I’ve been talking about gender for the last few posts and how I don’t get it. Now, I want to get more broad (heh) in general because that’s how I feel about so many things.
A few years ago, I started chatting with someone in a Discord I’m in out of the main forums. In private messages, in other words. She and I have a lot in common, and we clicked once we started DMing each other.
She and I got to talking about neurodivergency because I had struggled with fitting in all my life. After we messaged back and forth for a length of time, she asked if I had ever thought that I might be autistic. That never occurred to me because I had the stereotypical image of autism in my mind. My brother? Yeah, he was on the spectrum. Me? Hell, no!
It was only after talking with her and simultanuously watching a few videos on autism that I slowly realized the stereotypes weren’t right. Or rather, they only depicted a very narrow kind of autism, which, not coincidentally, centered on young white boys.
(Lengthy rant on sexism in health issues inserted here.)
The biggest thing that shocked me to learn was that it’s not true that autistic people are not empathetic/don’t feel emotions. I mean, there are autistic people like this, true (like my brother), but there are also plenty of autistic people who feel too much emotions. Or, they feel other people’s emotions, but don’t know what to do with them or misinterpret what those emotions are.
There’s a saying when it comes to autism–if you’ve met one person with autism, you’ve met one person with autism. There are throughlines and shared traits, yes, but every autistic person is diferent. In my case, I had to deconstruct the image of a person with autism because it was getting in the way.
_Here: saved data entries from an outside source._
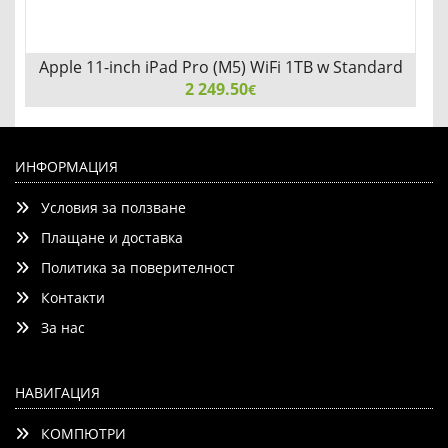
Apple 11-inch iPad Pro (M5) WiFi 1TB w Standard
Glass - Space Black
2 249.50
€
Apple 11-inch iPad Pro (M5) WiFi 1TB w Standard Glass -
Space Black
ИНФОРМАЦИЯ
Условия за ползване
Плащане и доставка
Политика за поверителност
Контакти
Детайли
Сравни
За нас
НАВИГАЦИЯ
КОМПЮТРИ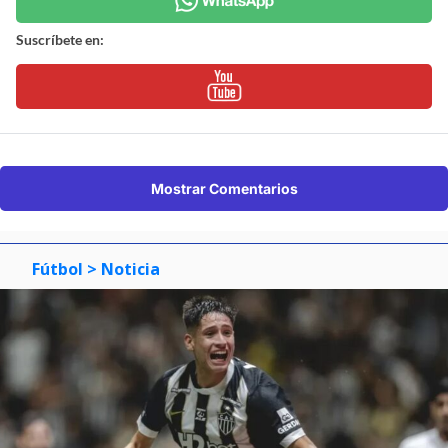
Suscríbete en:
Mostrar Comentarios
Fútbol
> Noticia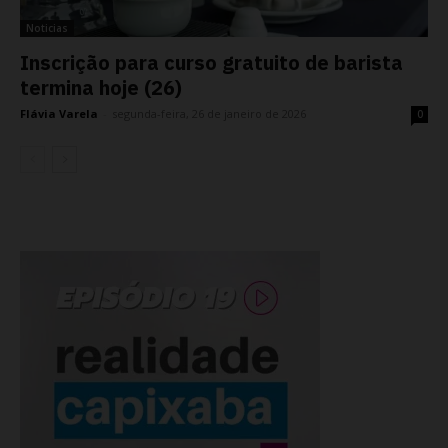
Noticias
Inscrição para curso gratuito de barista
termina hoje (26)
Flávia Varela
-
segunda-feira, 26 de janeiro de 2026
0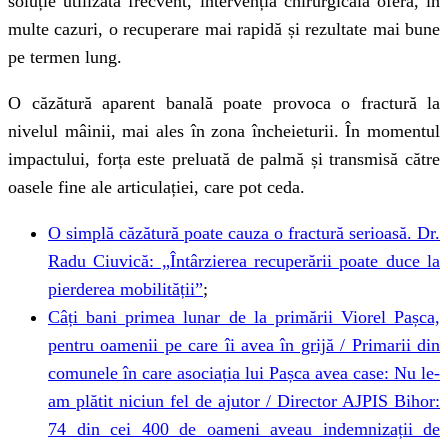
soluție utilizată frecvent, intervenția chirurgicală oferă, în
multe cazuri, o recuperare mai rapidă și rezultate mai bune
pe termen lung.
O căzătură aparent banală poate provoca o fractură la
nivelul mâinii, mai ales în zona încheieturii. În momentul
impactului, forța este preluată de palmă și transmisă către
oasele fine ale articulației, care pot ceda.
O simplă căzătură poate cauza o fractură serioasă. Dr.
Radu Ciuvică: „Întârzierea recuperării poate duce la
pierderea mobilității”
;
Câți bani primea lunar de la primării Viorel Pașca,
pentru oamenii pe care îi avea în grijă / Primarii din
comunele în care asociația lui Pașca avea case: Nu le-
am plătit niciun fel de ajutor / Director AJPIS Bihor:
74 din cei 400 de oameni aveau indemnizații de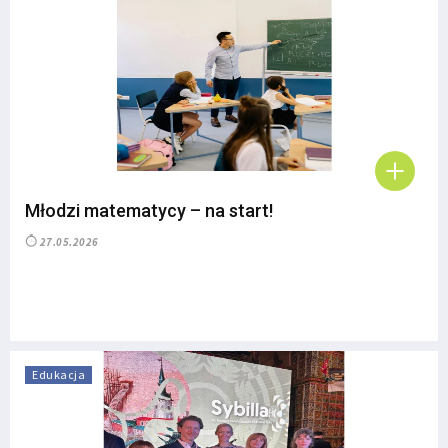
Młodzi matematycy – na start!
27.05.2026
Edukacja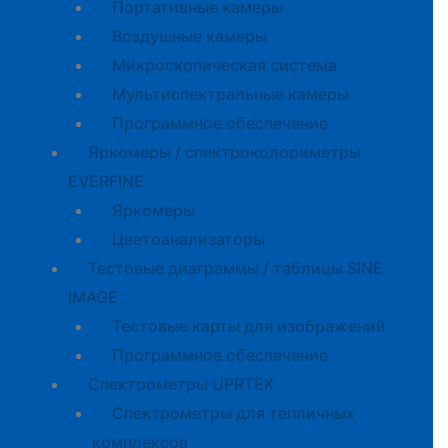
Портативные камеры
Воздушные камеры
Микроскопическая система
Мультиспектральные камеры
Программное обеспечение
Яркомеры / спектроколориметры
EVERFINE
Яркомеры
Цветоанализаторы
Тестовые диаграммы / таблицы SINE
IMAGE
Тестовые карты для изображений
Программное обеспечение
Спектрометры UPRTEK
Спектрометры для тепличных
комплексов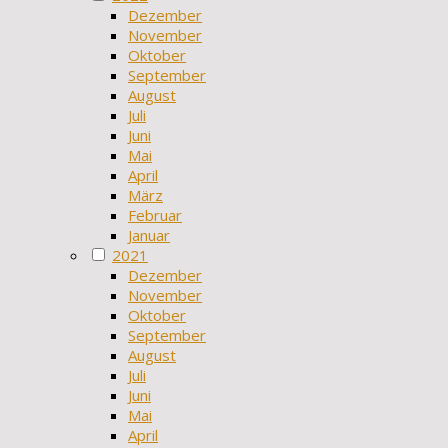
Dezember
November
Oktober
September
August
Juli
Juni
Mai
April
März
Februar
Januar
2021
Dezember
November
Oktober
September
August
Juli
Juni
Mai
April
There are some common traits, of course, such as hyperfocus on certain interests, stimming, and uncomfortableness in social situations, to name a few. The problem is that for non-male people (women and others), those traits are liable to get overlooked, chalked up to something else like anxiety, or used against said people more harshly than they are against autistic men (which is already harsh).
How often do you now hear about men acting badly, “Oh, maybe he’s on the spectrum” as a way of excusing his appalling behavior? And yet, you don’t hear it about women and other non-male people hardly at all if ever. They don’t get the same grace and/or amused tolerance.
Side note: By the way, you want to know if someone is acting badly on purpose or if he’s ignorant about it? Look to see if he’s acting the same way with people who have power over him or with men in general. If he’s trulyy autistic, then he’ll be awkward around everyone–not just grossly so around the women he wants to fuck.